Existing measurements of the black hole mass in Centaurus A are summarized in Fig. 1 where the various measurements are shown as a function of the spatial resolution of the observations (full width at half maximum – FWHM – of the point spread function – PSF) used for each measurement. In that Figure we also show the measurement obtained in this paper as a function of the angular resolution actually obtained with the spectroastrometric technique (i.e. a fraction of the PSF FWHM as will be discussed in detail in the following).

The supermassive black hole in Centaurus A was first detected and its mass measured with a near infrared gas kinematical study using seeing limited spectra obtained with ISAAC at the ESO VLT (Marconi et al. 2001). Subsequent higher spatial resolution gas kinematical studies based on longslit spectroscopy were performed using STIS on the HST (Marconi et al. 2006) and AO assisted observations with NAOS-CONICA at the ESO VLT (Häring-Neumayer et al. 2006). More recent studies based on integral field spectroscopy were performed by Krajnović et al. (2007) using seeing limited observations with CIRPASS at the Gemini South telescope and by Neumayer et al. (2007) using AO-assisted observations obtained with SINFONI at VLT. On the other hand, Silge et al. (2005) and Cappellari et al. (2009) performed near infrared stellar kinematical studies based, respectively, on seeing limited longslit spectra (GNIRS at Gemini South) and AO-assisted integral field spectra (SINFONI at the ESO VLT).

The top panel of Fig. 1 shows the different MBH values obtained by the previous authors, spread over almost an order of magnitude. To understand the origin of these differences, in the bottom panel of Fig. 1 we plot the MBHsin2i values, i.e. the values constrained by the observed velocity fields and not dependent on the inclination of the rotating gas disks.
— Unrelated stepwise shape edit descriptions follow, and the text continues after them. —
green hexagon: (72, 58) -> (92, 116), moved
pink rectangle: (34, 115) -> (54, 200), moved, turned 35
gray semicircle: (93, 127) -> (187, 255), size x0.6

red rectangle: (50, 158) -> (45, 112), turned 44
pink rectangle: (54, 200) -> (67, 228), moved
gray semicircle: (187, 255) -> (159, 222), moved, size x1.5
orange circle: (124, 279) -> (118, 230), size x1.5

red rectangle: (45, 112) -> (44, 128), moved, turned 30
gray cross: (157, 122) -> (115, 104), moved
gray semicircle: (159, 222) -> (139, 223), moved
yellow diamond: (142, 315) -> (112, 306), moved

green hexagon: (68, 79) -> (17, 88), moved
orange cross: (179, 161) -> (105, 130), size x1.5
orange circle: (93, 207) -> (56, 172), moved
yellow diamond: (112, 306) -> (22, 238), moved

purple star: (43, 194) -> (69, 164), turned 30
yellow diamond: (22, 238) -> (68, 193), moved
In the case of the stellar kinematical studies, the authors assumed edge-on axisymmetric potentials, therefore no correction is made to obtain MBHsin2i: Silge et al. (2005) and Cappellari et al. (2009) discuss the systematic uncertainties associated with their assumptions of edge-on models. After removing the inclination effect all gas kinematical measurements show statistical fluctuation within two times the respective sigma; as noted several times, the inclination of the rotating disk is an important source of uncertainty in gas kinematical measurements.

3. The spectroastrometric measurement of black holes masses

In Paper I (Gnerucci et al. 2010) we illustrated how the technique of spectroastrometry can be used to measure the black hole masses at the center of galaxies. In that paper we focused in explaining the basis of the spectroastrometric approach and in showing with an extended and detailed set of simulations how this method is able to probe the principal dynamical parameters of a nuclear gas disk.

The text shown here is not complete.